Obama’s Final Pentagon Budget Request May Renew Clash Over Spending ‘Gimmick’

Personnel and health care funding will attract greater scrutiny.

President Obama’s final defense budget—to be previewed Tuesday by Defense Secretary Ash Carter before it is officially released on Feb. 9—is likely to provoke another clash with the GOP-controlled Congress about funding overseas contingency operations in the base budget, a specialist said on Monday.

Where Obama regarded the $58.8 billion in active war funds for the Near and Middle East as a ceiling, the armed services and appropriations panels may view it as a floor to which they could add dollars, said Katherine Blakeley, senior fellow at the Center for Strategic and Budgetary Assessments, in a briefing for reporters.

Though derided as a “gimmick” or “slush fund,” the $8 billion added to the overseas war funding account last year allowed a polarized Congress and the Obama administration to reach a larger budget deal. But the administration’s fiscal 2017 budget request, expected at $524.2 billion, is apt to start $22 billion “in the hole” due to continued caps from the 2011 Budget Control Act, Blakeley said. She also projected a $104 billion cumulative delta in the five-year plan ending in 2021.

“The Pentagon is still happy to have more money,” and the challenge of finding the $22 billion is “not as bad as it seems,” Blakeley said, noting that preliminary reports put the underfunding at $17 billion, a difference she expects to be clarified.
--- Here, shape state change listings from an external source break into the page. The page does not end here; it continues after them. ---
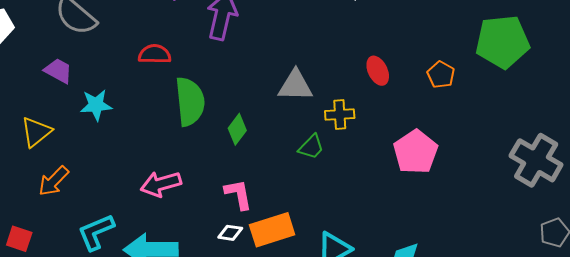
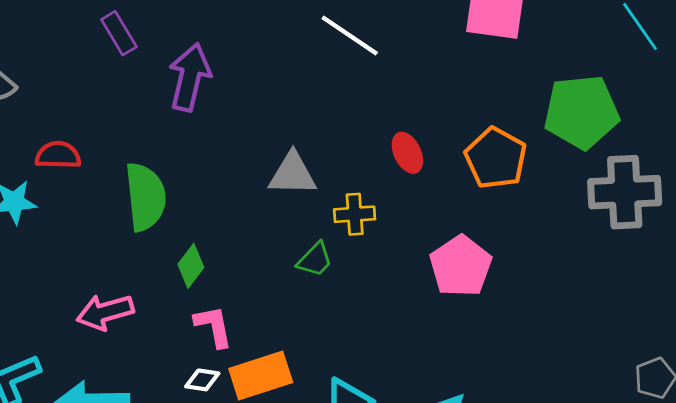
red semicircle: (155, 54) -> (58, 155), moved
orange pentagon: (441, 75) -> (496, 158), size x1.6
green diamond: (237, 129) -> (191, 266), moved
gray cross: (536, 160) -> (625, 192), moved, turned -33

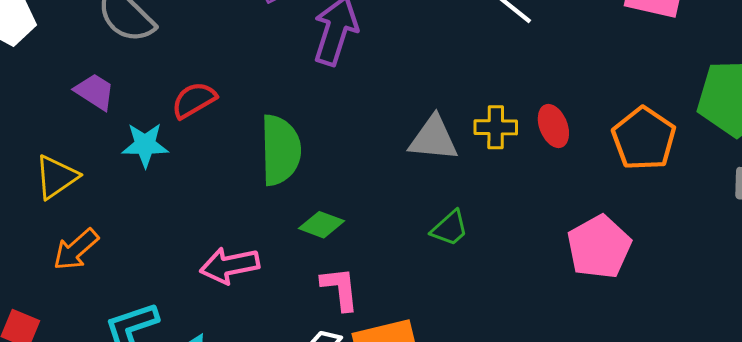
red semicircle: (58, 155) -> (194, 100), turned -36
yellow cross: (355, 214) -> (496, 127), moved
green diamond: (191, 266) -> (322, 225), turned 69

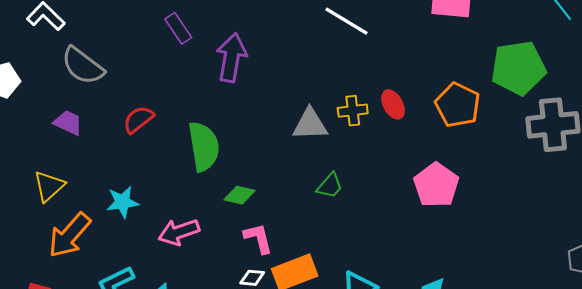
cyan star: (145, 145) -> (122, 202), moved
orange arrow: (76, 250) -> (69, 235), size x1.4

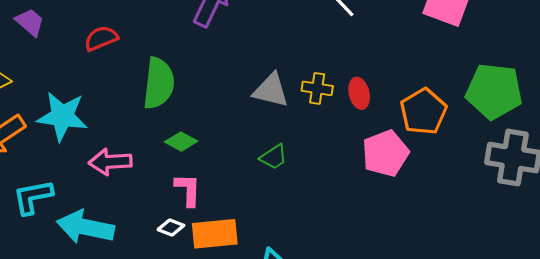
pink pentagon: (436, 185) -> (385, 153), moved
cyan star: (122, 202) -> (62, 116), size x1.5

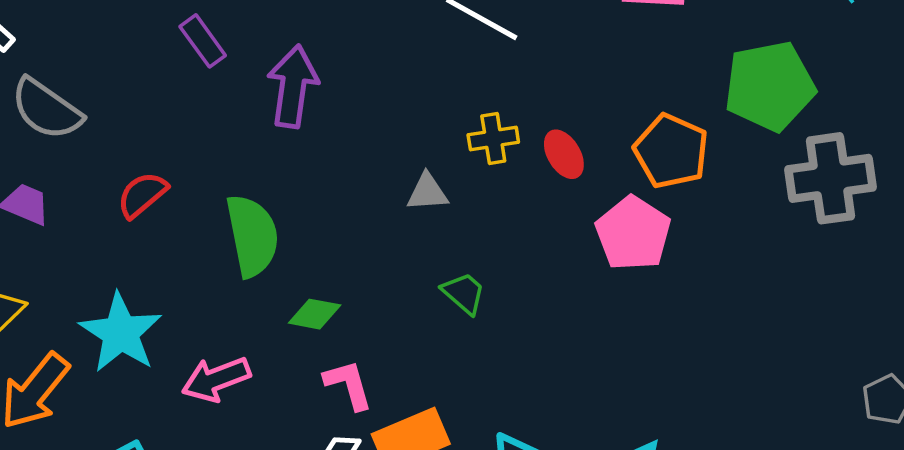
yellow cross: (317, 88) -> (493, 139), moved
gray triangle: (271, 90) -> (427, 192), size x0.7
cyan star: (62, 116) -> (121, 333), turned -30
green trapezoid: (274, 157) -> (464, 293), turned -88

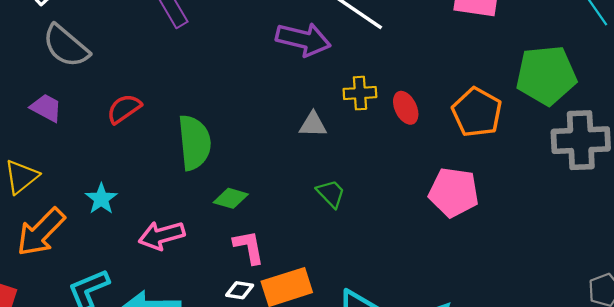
purple arrow: (293, 86) -> (303, 39), moved, turned 90
pink pentagon: (633, 233) -> (454, 192), moved, turned -30
cyan star: (121, 333) -> (101, 199), size x0.6

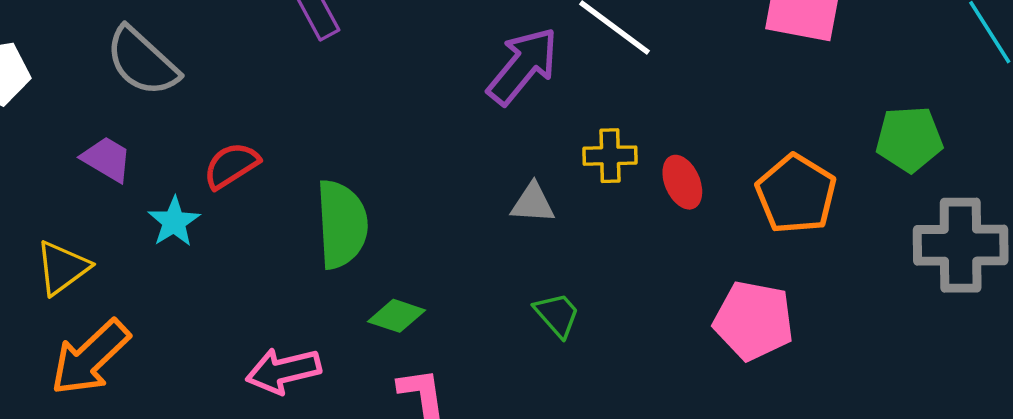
purple arrow: (303, 39) -> (523, 66), turned -66
green pentagon: (546, 75) -> (909, 139), size x0.7
cyan star: (101, 199) -> (174, 222), moved

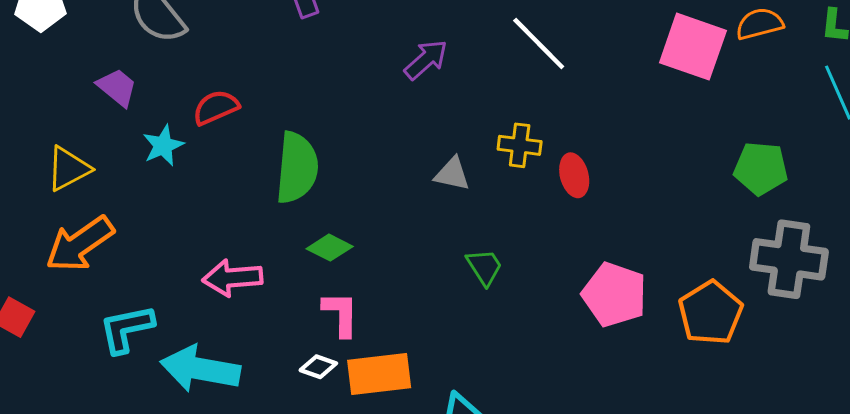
purple arrow: (523, 66) -> (426, 60), moved, size x0.7
orange pentagon: (796, 194) -> (711, 313), moved
green trapezoid: (557, 315) -> (484, 267), moved

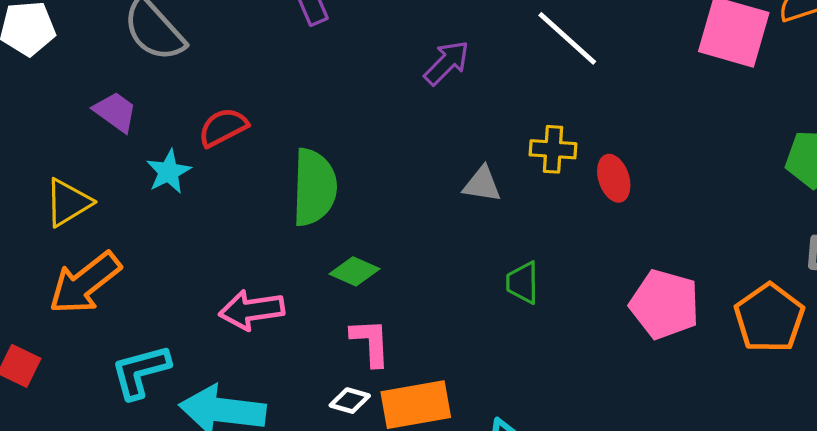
green trapezoid: (484, 267) -> (523, 283), turned -144

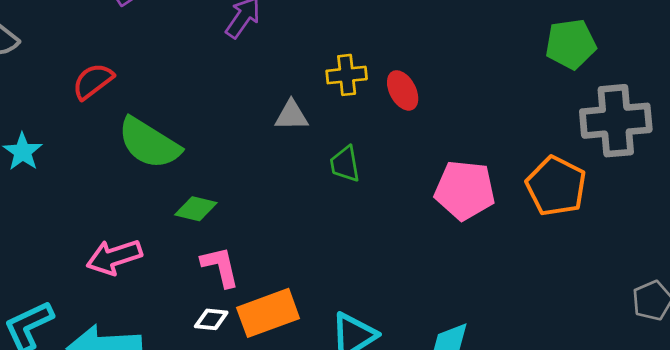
red semicircle: (223, 127) -> (93, 81), moved
green semicircle: (314, 187) -> (149, 143), turned 130
green trapezoid: (523, 283) -> (345, 164), moved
Defense planners should be able to cut more from operations and maintenance, procurement and research and development, she said. She labeled the troubled new F-35A joint strike fighter “a problem child” that could be the “chief bill-payer” for an Air Force that would prefer to protect older programs, such as the Long-Range Strike Bomber and the A-10 Thunderbolt ground support aircraft.

“There’s less wiggle room for personnel cuts,” Blakely said, predicting cuts of perhaps $1 billion or $1.5 billion through continuing efforts to trim headquarters staff. “But that’s a hell of a lot easier to promise than deliver, since many civilian employees are scatted around the country,” she said.

An expected reprise of the Pentagon’s proposal for a new round of the Base Realignment and Closure Commission “will be a tough sell,” she said.

Military healthcare “will be an area of focus” in the budget and in Congress, as will personnel reforms to reflect improved career management in the ongoing “Force of the Future” reforms to improve career retention incentives and expand opportunities for women. Past proposals to curb spending on Tricare and Tricare for Life have foundered, Blakely noted, due to their complexity. “Congress should, but probably does not have the stomach for it,” she said.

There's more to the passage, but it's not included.